We can assume that $p>9$ (in the case $p\leq 9$, $p$ is a palindrome itself). One possibility is to look at the numbers $1,10,100,1000,\dots$. If we consider the first $2000$ numbers, some two must have the same remainder when divided by $p$, so this gives $p\mid 10^x-10^y$, and since $\gcd(p,10)=1$, we get $p\mid 10^{x-y}-1$ which is a palindrome.

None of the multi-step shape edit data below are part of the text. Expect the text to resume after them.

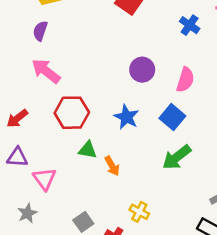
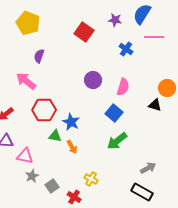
purple semicircle: (40, 31) -> (39, 56), moved
blue star: (126, 117) -> (71, 122), moved
pink triangle: (45, 179) -> (25, 156), turned -42
gray star: (27, 213) -> (32, 176), moved

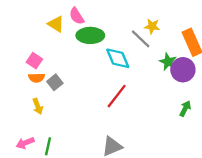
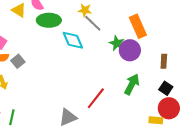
yellow star: (152, 26) -> (85, 10), moved
red line: (117, 96) -> (96, 98), moved
green arrow: (185, 109) -> (132, 84), size x1.5

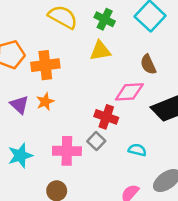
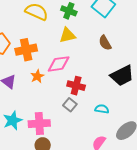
pink diamond: (129, 92) -> (59, 64), moved
orange star: (45, 102) -> (37, 76), moved
pink cross: (67, 151) -> (39, 124), moved

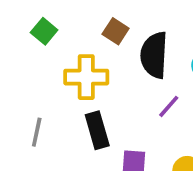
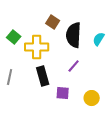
green square: (44, 31) -> (14, 37), moved
purple line: (169, 106) -> (74, 66), moved

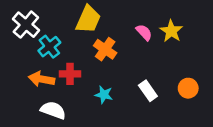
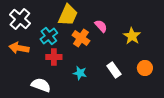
yellow star: (171, 31) -> (132, 36), moved
pink semicircle: (144, 32) -> (101, 26), moved
cyan cross: (49, 47) -> (49, 36), moved
orange arrow: (42, 79) -> (19, 48), moved

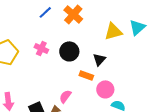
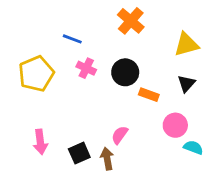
blue line: (45, 12) -> (72, 39), moved, turned 64
black triangle: (99, 59) -> (186, 83), moved
orange rectangle: (86, 75) -> (149, 95), moved

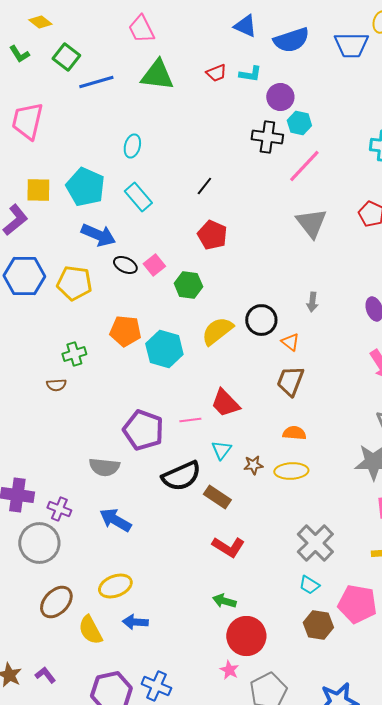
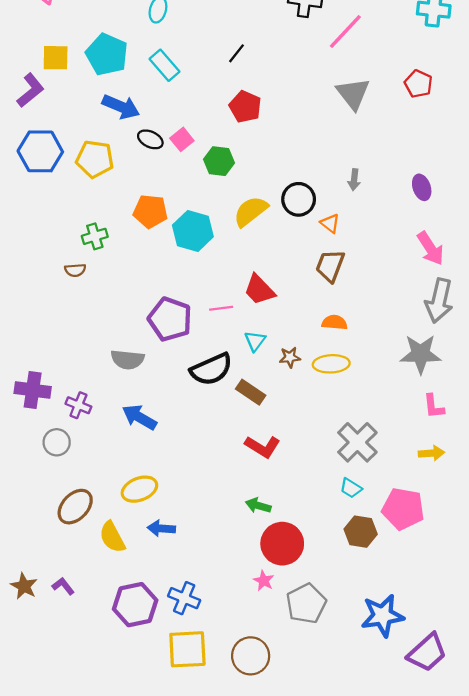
gray circle: (39, 543) -> (57, 442), size x0.6

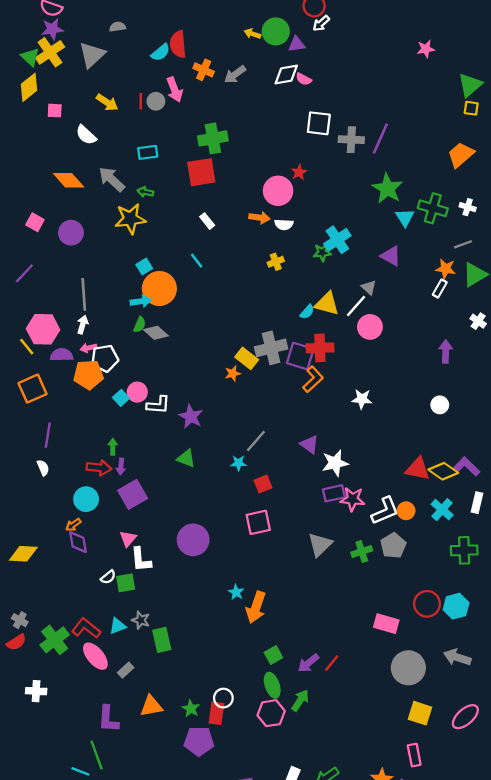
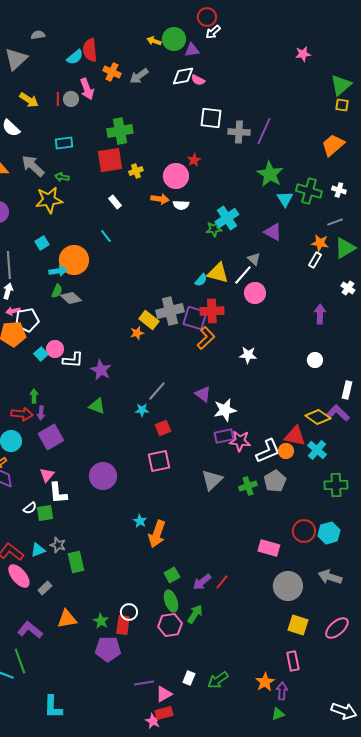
yellow cross: (276, 262) -> (136, 171), moved
cyan square: (144, 266) -> (42, 243), moved
red triangle: (418, 469) -> (295, 436), moved
white rectangle: (477, 503) -> (347, 390), moved
purple L-shape: (108, 719) -> (30, 630), turned 125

But it can have up to $2000$ digits.
Define the sequence $(a_k)_{k=1}^{2007}$ by: $$a_{9k+l}=9\left(\sum_{i=0}^{k-1}(10^{449-i}+10^i)\right)+l(10^{449-k}+10^k)$$ for $0\le k\le 222$ and $1\le k\le 9$
The sequence starts like: \begin{align*} a_1 &= 100\dots001\\ a_2&=200\dots002\\ &\vdots\\ a_9&=900\ldots009\\ a_{10}&=910\dots019\\ a_{11}&=920\dots029\\ &\vdots\\ a_{18}&=990\dots099\\ a_{19}&=991\dots199\\ &\vdots \end{align*}
Since $p<2000$, there are at least two $i\neq j$ with $a_i\equiv a_j\pmod p$, by the pigeonhole principle.
Suppose the first $m$ digits of $a_i$ and $a_j$ are identical, then the last $m$ are as well, since they are symmetric in base $10$. Remove the first and last $m$ digits from $a_i$ and $a_j$ and call the new integers $b$ and $c$. It is clear that $b\neq c$ and $b\equiv c\pmod p$
Suppose WLOG that $b>c$. The sequence has been designed in such a way, that when subtracting $c$ from $b$, there will be no carry-operations.
Now, $b-c$ is the difference between two palindromes with the same number of digits with different first digits and when taking the difference, there will be no carry operations. This means that $b-c$ is a palindrome of at most $450$ digits, which is divisible by $p$.